To assess alternatively whether Akt increases Sox2 protein concentration by modulating mRNA levels, we again cultured Akt-overexpressing NPCs and empty vector control cells for 5 days under proliferation or differentiation conditions. RNA was isolated, and quantitative RT-PCR for Sox2 was performed on the resulting cDNA (Fig. 3D). As expected, Sox2 transcript concentration decreased upon differentiation of the control cells; however, Sox2 mRNA did not decrease in Akt-overexpressing cells under the same conditions, demonstrating rescue of Sox2 by Akt, similar to the rescue of Sox2 protein expression (Fig. 2). Taken together, these results indicate that Akt may drive Sox2 expression by increasing the levels of its mRNA, rather than promoting Sox2 protein stability; however, more study is required to elucidate the precise mechanism.

Sox2 inhibits differentiation but does not promote proliferation of NPCs

We have shown that Akt upregulates Sox2 expression (Fig. 2), as well as promotes cell proliferation and inhibits differentiation [21], but it is unclear whether Sox2 promotes proliferation, maintains NPC multipotency, or both.

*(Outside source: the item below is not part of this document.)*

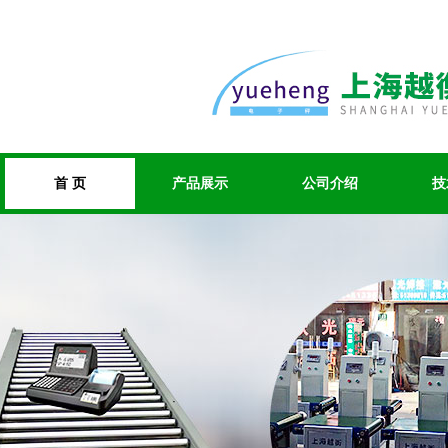
首 页
产品展示
公司介绍
技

We again used the Sox2-overexpressing NPCs, which were confirmed by Western blot analysis (Fig. 4A). Both the Sox2 cell line and an empty vector control cell line were infected in parallel and differentiated with 1 μM RA + 1% FBS, a condition that promotes the generation of both neurons and astrocytes. After 5 days, quantitative RT-PCR of lineage markers was used to analyze cell differentiation (Fig. 4B). We have previously shown this technique to be a reliable measure of NPC differentiation [40], and it has been used in other work [21,40,4346]. Compared with cells infected with the control vector, Sox2-overexpressing NPCs had significantly decreased expression of both the neuronal marker β-tubulin III and the astrocytic marker GFAP; however, GFAP expression was more strongly inhibited than β-tubulin III, very similar to previous results in cells overexpressing wild-type Akt [21].

FIG. 4.
Sox2 inhibits differentiation without affecting proliferation of NPCs. (A) Lysates from cells overexpressing Sox2 or vector control were probed to confirm Sox2 overexpression. Loading control: GAPDH. (B) Cells overexpressing Sox2 or vector control were ...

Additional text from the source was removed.